#### [REQUIREMENT]
The reply should contain all of the data below, word for word.

#### [DATA FOR ANALYSIS]

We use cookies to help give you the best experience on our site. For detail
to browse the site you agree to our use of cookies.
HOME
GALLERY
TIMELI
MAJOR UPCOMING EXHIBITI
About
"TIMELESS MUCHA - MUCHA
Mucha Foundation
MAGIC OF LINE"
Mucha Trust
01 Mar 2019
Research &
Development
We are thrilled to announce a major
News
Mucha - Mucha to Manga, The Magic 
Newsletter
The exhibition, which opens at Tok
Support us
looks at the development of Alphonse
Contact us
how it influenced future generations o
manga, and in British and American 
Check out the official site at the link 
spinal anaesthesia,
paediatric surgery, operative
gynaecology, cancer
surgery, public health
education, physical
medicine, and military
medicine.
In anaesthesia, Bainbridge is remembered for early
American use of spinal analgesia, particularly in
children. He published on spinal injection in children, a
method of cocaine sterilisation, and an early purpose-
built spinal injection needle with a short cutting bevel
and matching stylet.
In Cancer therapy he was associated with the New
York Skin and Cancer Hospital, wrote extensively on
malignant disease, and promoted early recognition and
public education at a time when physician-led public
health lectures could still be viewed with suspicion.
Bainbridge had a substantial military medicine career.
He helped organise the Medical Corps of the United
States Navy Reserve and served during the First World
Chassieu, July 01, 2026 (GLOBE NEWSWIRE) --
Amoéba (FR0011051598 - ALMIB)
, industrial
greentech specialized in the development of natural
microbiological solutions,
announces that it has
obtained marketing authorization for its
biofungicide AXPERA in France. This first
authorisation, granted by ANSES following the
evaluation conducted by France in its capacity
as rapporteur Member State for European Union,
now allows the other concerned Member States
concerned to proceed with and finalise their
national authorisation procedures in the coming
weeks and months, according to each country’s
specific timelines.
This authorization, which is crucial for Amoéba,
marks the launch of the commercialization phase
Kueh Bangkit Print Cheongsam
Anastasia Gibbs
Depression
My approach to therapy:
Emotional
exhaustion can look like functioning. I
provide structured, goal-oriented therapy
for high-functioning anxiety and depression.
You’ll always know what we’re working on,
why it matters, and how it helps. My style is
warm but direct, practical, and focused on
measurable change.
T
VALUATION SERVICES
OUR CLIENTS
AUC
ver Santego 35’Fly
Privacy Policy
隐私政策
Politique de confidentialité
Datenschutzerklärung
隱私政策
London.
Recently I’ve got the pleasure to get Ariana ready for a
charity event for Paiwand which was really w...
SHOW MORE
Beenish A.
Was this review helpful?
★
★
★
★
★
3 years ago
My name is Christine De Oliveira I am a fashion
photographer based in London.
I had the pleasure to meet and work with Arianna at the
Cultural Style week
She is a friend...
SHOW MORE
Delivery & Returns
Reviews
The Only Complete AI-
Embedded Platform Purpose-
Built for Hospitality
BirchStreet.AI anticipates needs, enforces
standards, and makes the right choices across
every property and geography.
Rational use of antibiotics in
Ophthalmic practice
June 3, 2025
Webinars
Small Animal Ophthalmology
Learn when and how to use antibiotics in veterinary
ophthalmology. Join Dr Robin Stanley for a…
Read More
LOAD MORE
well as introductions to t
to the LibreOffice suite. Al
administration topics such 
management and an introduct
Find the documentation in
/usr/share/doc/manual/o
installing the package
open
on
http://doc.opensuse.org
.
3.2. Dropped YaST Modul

#### [EXPECTED ANSWER]
We use cookies to help give you the best experience on our site. For detail
to browse the site you agree to our use of cookies.
HOME
GALLERY
TIMELI
MAJOR UPCOMING EXHIBITI
About
"TIMELESS MUCHA - MUCHA
Mucha Foundation
MAGIC OF LINE"
Mucha Trust
01 Mar 2019
Research &
Development
We are thrilled to announce a major
News
Mucha - Mucha to Manga, The Magic 
Newsletter
The exhibition, which opens at Tok
Support us
looks at the development of Alphonse
Contact us
how it influenced future generations o
manga, and in British and American 
Check out the official site at the link 
spinal anaesthesia,
paediatric surgery, operative
gynaecology, cancer
surgery, public health
education, physical
medicine, and military
medicine.
In anaesthesia, Bainbridge is remembered for early
American use of spinal analgesia, particularly in
children. He published on spinal injection in children, a
method of cocaine sterilisation, and an early purpose-
built spinal injection needle with a short cutting bevel
and matching stylet.
In Cancer therapy he was associated with the New
York Skin and Cancer Hospital, wrote extensively on
malignant disease, and promoted early recognition and
public education at a time when physician-led public
health lectures could still be viewed with suspicion.
Bainbridge had a substantial military medicine career.
He helped organise the Medical Corps of the United
States Navy Reserve and served during the First World
Chassieu, July 01, 2026 (GLOBE NEWSWIRE) --
Amoéba (FR0011051598 - ALMIB)
, industrial
greentech specialized in the development of natural
microbiological solutions,
announces that it has
obtained marketing authorization for its
biofungicide AXPERA in France. This first
authorisation, granted by ANSES following the
evaluation conducted by France in its capacity
as rapporteur Member State for European Union,
now allows the other concerned Member States
concerned to proceed with and finalise their
national authorisation procedures in the coming
weeks and months, according to each country’s
specific timelines.
This authorization, which is crucial for Amoéba,
marks the launch of the commercialization phase
Kueh Bangkit Print Cheongsam
Anastasia Gibbs
Depression
My approach to therapy:
Emotional
exhaustion can look like functioning. I
provide structured, goal-oriented therapy
for high-functioning anxiety and depression.
You’ll always know what we’re working on,
why it matters, and how it helps. My style is
warm but direct, practical, and focused on
measurable change.
T
VALUATION SERVICES
OUR CLIENTS
AUC
ver Santego 35’Fly
Privacy Policy
隐私政策
Politique de confidentialité
Datenschutzerklärung
隱私政策
London.
Recently I’ve got the pleasure to get Ariana ready for a
charity event for Paiwand which was really w...
SHOW MORE
Beenish A.
Was this review helpful?
★
★
★
★
★
3 years ago
My name is Christine De Oliveira I am a fashion
photographer based in London.
I had the pleasure to meet and work with Arianna at the
Cultural Style week
She is a friend...
SHOW MORE
Delivery & Returns
Reviews
The Only Complete AI-
Embedded Platform Purpose-
Built for Hospitality
BirchStreet.AI anticipates needs, enforces
standards, and makes the right choices across
every property and geography.
Rational use of antibiotics in
Ophthalmic practice
June 3, 2025
Webinars
Small Animal Ophthalmology
Learn when and how to use antibiotics in veterinary
ophthalmology. Join Dr Robin Stanley for a…
Read More
LOAD MORE
well as introductions to t
to the LibreOffice suite. Al
administration topics such 
management and an introduct
Find the documentation in
/usr/share/doc/manual/o
installing the package
open
on
http://doc.opensuse.org
.
3.2. Dropped YaST Modul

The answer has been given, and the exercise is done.